# Thread: [Solved] Significance in R

1. ## [Solved] Significance in R

Ok, this is quite hard to explain, but I'm at a complete loss what to do. I'm a relative newcomer to R and although I can completely admire how powerful it is, I'm not too good at actually using it....

Basically, I have some very contrived data that I need to analyse (it wasn't me who chose this, I can assure you!). I have the right and left hand lengths of lots of people, as well as some numeric data that shows their sociability.

Now I would like to know if people who have significantly different lengths of hand are more or less sociable than those who have the same (leading into the research that 'symmetrical' people are more sociable and intelligent, etc.

I have got as far as loading the data into R, then I have no idea where to go from there. How on Earth do I start to separate those who are close to symmetrical to those who aren't to then start to do the analysis?

2. ## Re: Significance in R

Originally Posted by Gemsie
I have got as far as loading the data into R, then I have no idea where to go from there. How on Earth do I start to separate those who are close to symmetrical to those who aren't to then start to do the analysis?
Hi Gemsie,

Start with determining which test you want to use, here's a guide.

Then give us an example of how your data file is structured. For example what does the output of this command look like:

Its also useful to read this.

3. ## Re: Significance in R

I definitely need to apologise for the ridiculous way I've asked the question...I'm definitely under the stupid category on your guide so thanks for your patience.

Thank you for sending me the other link too, I'll certainly be using it in future.

I've tried to simplify my question. I would like to do two things:
1. Test whether the lengths of the left and right hands are significantly different from each other.
2. Test whether the sociability is significantly affected by hand length (i.e. is there a difference between those people who have similar left and right hand lengths, to those who have different lengths?)

I have 150 people, and thought that at some point (when I eventually figure out the stuff before), I'd have to do something along the lines of:
glm(sociable~ ???, family="binomial" )

??? : I've got no idea what to put here...

4. ## Re: Significance in R

Originally Posted by Gemsie
I definitely need to apologise for the ridiculous way I've asked the question...I'm definitely under the stupid category on your guide so thanks for your patience.

Originally Posted by Gemsie
???
Why dont you post an example of how you structured your data (with the command head as I suggested.. we will only see the first few lines). This will make it easier for me (or someone else) to help you with the code. That way we will have an idea of what to put there

With the data example I can also help you easier with 1.

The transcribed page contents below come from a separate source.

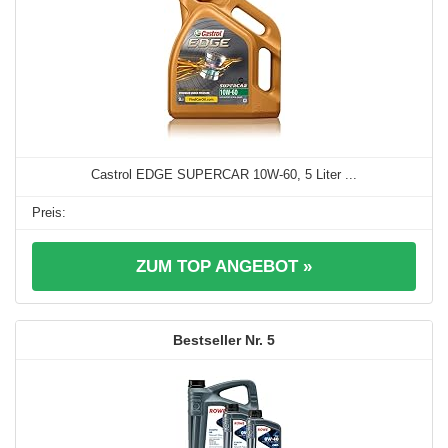
Castrol EDGE SUPERCAR 10W-60, 5 Liter ...
ZUM TOP ANGEBOT »
5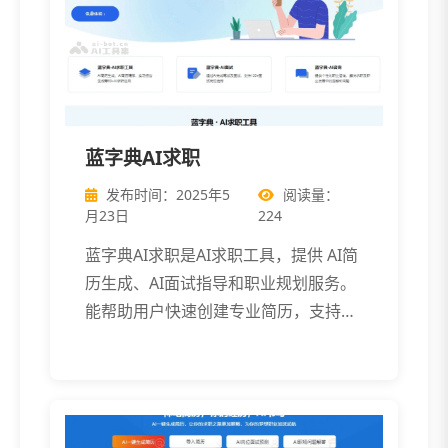
蓝字典AI求职
发布时间：2025年5
阅读量：
月23日
224
蓝字典AI求职是AI求职工具，提供 AI简
历生成、AI面试指导和职业规划服务。
能帮助用户快速创建专业简历，支持
[…]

5. ## Re: Significance in R

What I've done so far is this:

hist(social)
This shows me that the data isn't normally distributed (i.e. it's a reverse J distribution).

I then:
stand=scale(measurements\$l.hand-measurements\$r.hand)
m<-lm(measurements\$social~stand)
m
summary(m)
anova(m)
par(mfrow=c(2,2))
plot(m)

This obviously gives me the model plot checks, and again shows the data isn't normally distributed.

I then tried to plot the results on a graph, so:
plot(l.hand-r.hand,social,
ylab="Sociability (number of people spoken to)",
xlab="Difference in Hand Length (cm)")

But I'm unable to plot a line of best fit on it....I tried abline, but that just runs a horizontal line straight through 0. So then I looked at scatter.smooth but that looks wrong too.....

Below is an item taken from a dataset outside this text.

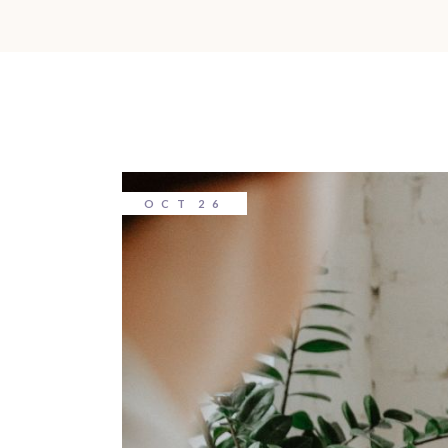
OCT
26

Finally, I'm trying to do some kind of analysis on the data, but I'm totally lost here. I've muddled my way through some ideas:

1.
stand=scale(measurements\$l.hand-r.hand,center=FALSE)
fake=abs(stand)<1.96
t.test(measurements\$social[fake],measurements\$social[!fake])

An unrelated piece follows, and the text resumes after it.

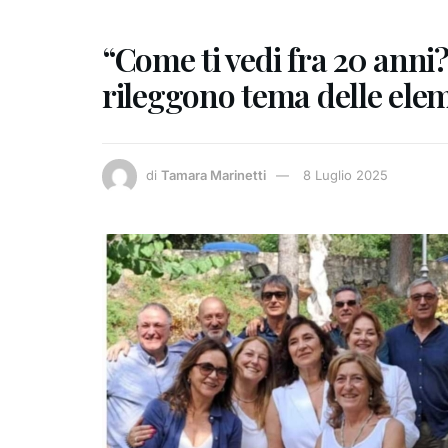
“Come ti vedi fra 20 anni
rileggono tema delle elem
di
Tamara Marinetti
8 Luglio 2025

But I don't think I have enough observations to do this (150)...

2.
cor(abs(measurements\$l.hand-measurements\$r.hand),measurements\$social)

But again, I have no idea if this is right and don't know how to intepret this.

3.
set.seed(1)
DF <- data.frame(l.hand = rnorm(100, 15, sd = 2), r.hand = rnorm(100, 15, sd = 2), social = runif(100))
DF <- within(DF, hands <- l.hand - r.hand)
mod <- lm(social ~ hands, data = DF)
summary(mod)
plot(social ~ hands, data = DF)

So I've messed about with all of these and they all work, but I just feel like I'm blindly trying anything, feeling optimistic when it doesn't error, but in essence, have absolutely no idea what I'm doing

6. ## Re: Significance in R

Originally Posted by Gemsie
1. Test whether the lengths of the left and right hands are significantly different from each other.
2. Test whether the sociability is significantly affected by hand length (i.e. is there a difference between those people who have similar left and right hand lengths, to those who have different lengths?)
Oke now I have a slightly better idea of how your data looks (all I wanted to know from the data example was how you had structure your data).

No offense meant, but It always amazes me how much (often sophisticated) statistics people conduct on there data without first looking at them (now if you did the below first then this comment is off course not for you). From experience I know that doing some simple data explorations sometimes save you hours of fussing with analysis. It (1) gives you a 'feel' for your data, (2) helps you understand the trends you find and (3) make your analysis much more directed.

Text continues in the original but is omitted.